Parameterizing mismatch loss in bifacial photovoltaic modules with global deployment: A comprehensive study

Abstract

Abstract The effective cost reduction of solar photovoltaic (PV) power generation systems is supported by the widespread use of bifacial modules. To this end, the multiple bifacial modellings are expected to measure the energy yield excluding the mismatch power loss induced by self-shading. But, given the magnitude of non-uniform irradiance may differ between the monofacial and bifacial modules, the conventional full cell-level electrical model is no longer suitable for fast-estimation of bifacial ones. Hence, a fundamentally new equation is reformulated by parameterizing rear-shading mismatch losses (ML) optimally as a function of irradiance variability (standard deviation σ), whereby implicitly taking the effect of rear-shading into account. In Taizhou, the annual ML is found to be as high as 0.8% for close mounts (0.2\xa0m) with a 0.2 albedo and a 22° tilt angle.
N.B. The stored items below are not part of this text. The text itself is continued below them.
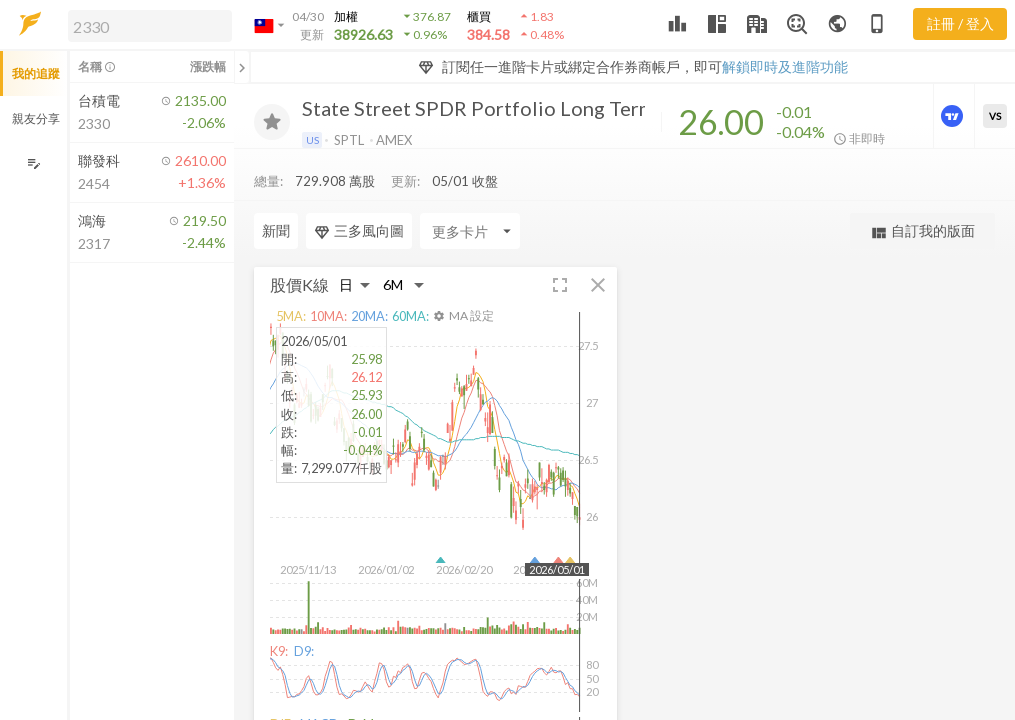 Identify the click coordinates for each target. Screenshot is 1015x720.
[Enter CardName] (304, 231)
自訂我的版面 (922, 231)
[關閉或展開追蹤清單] (242, 67)
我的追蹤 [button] (36, 73)
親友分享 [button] (36, 118)
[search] (150, 26)
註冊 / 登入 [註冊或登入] (960, 23)
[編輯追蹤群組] (33, 163)
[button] (146, 25)
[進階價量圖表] (954, 116)
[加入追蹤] (272, 122)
Panels fixed with or without torque tube have been compared numerically. After the hourly rear-inhomogeneity and configuration dependence on cumulative annual ML of several global-mounted bifacial modules were analyzed. The authors improved the fit with an R2 better than 0.9 for generalization to any worldwide scenarios. Both experimental results and inter comparison with prior empirical equations indicate a better goodness of fits, especially in high-mismatch conditions. In this paper, the presented mismatch model will guide the deployment of revised bifacial gain (BGr)-maximized bifacial systems around the world.